Please give back word for word the lines of the material below between the line containing "of Me by Kat Zhang" and the line containing "Movie Review and", inclusive.
______________________________
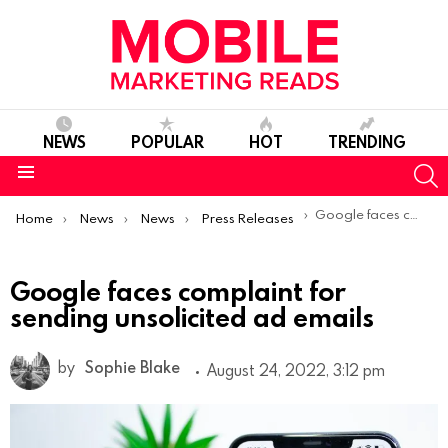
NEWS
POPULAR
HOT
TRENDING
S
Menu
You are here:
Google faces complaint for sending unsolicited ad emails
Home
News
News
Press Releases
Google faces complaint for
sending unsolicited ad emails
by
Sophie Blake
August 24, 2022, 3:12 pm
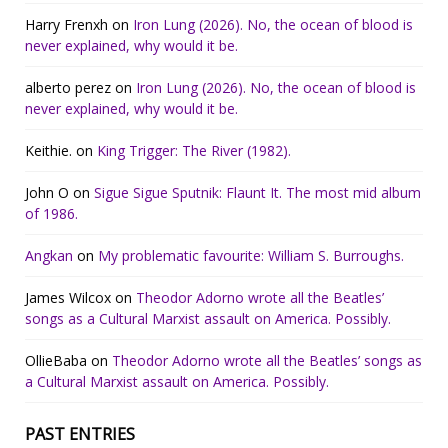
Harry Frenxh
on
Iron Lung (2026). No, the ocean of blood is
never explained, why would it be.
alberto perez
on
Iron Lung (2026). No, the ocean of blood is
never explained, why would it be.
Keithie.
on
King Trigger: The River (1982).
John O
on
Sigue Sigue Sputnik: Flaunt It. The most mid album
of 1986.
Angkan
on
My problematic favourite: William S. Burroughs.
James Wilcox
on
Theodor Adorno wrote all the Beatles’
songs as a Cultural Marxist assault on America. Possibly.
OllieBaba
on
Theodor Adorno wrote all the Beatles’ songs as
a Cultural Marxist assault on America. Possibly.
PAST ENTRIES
______________________________
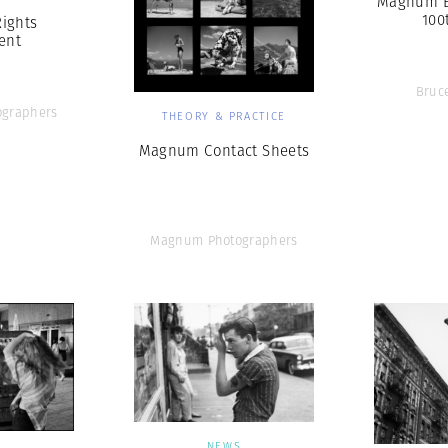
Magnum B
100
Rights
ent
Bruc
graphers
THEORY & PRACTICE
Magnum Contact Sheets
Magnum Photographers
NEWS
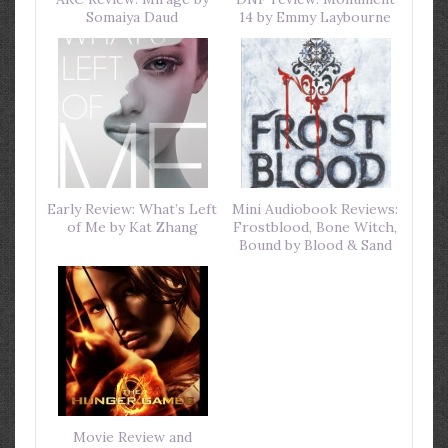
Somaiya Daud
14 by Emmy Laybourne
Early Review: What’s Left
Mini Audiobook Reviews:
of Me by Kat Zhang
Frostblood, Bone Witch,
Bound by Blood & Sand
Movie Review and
______________________________
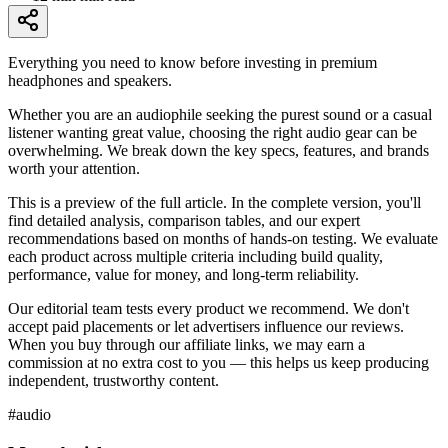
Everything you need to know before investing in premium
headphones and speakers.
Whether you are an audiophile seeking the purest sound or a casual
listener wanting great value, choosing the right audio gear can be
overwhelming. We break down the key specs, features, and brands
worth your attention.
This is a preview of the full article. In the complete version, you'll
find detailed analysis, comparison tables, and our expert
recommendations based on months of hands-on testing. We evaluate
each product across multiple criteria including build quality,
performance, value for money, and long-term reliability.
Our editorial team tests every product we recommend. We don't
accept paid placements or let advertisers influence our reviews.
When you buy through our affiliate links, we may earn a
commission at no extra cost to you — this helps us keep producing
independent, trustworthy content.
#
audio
______________________________
Solution to the problem
of Me by Kat Zhang
Frostblood, Bone Witch,
Bound by Blood & Sand
Movie Review and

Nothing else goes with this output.